AIM OF THE TASK: Wherever "Burgund" turns up in the entries, copy out the line that holds it.

INFORMATION PROVIDED:
-- -- --
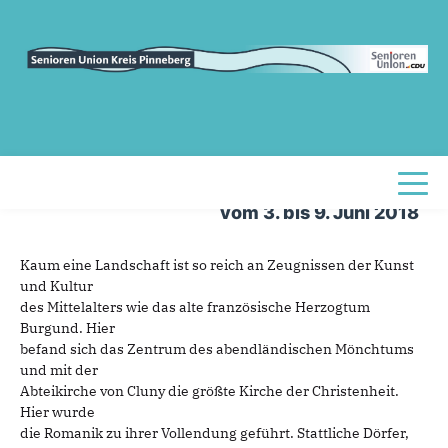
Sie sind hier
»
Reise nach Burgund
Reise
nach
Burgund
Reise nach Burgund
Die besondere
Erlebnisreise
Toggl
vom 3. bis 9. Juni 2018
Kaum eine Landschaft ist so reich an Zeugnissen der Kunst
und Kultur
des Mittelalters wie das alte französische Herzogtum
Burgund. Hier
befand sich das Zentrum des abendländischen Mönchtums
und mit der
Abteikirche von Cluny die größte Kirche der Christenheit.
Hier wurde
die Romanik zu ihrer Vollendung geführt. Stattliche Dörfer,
-- -- --
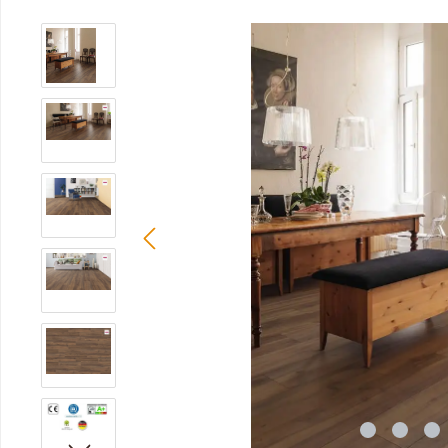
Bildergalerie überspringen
-- -- --
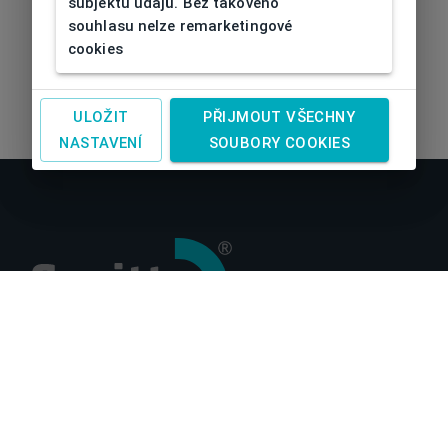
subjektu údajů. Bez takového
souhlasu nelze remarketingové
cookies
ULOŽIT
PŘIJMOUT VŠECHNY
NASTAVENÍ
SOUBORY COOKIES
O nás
-- -- --
TASK ANSWER:
Reise nach Burgund
Burgund
Reise nach Burgund
Burgund. Hier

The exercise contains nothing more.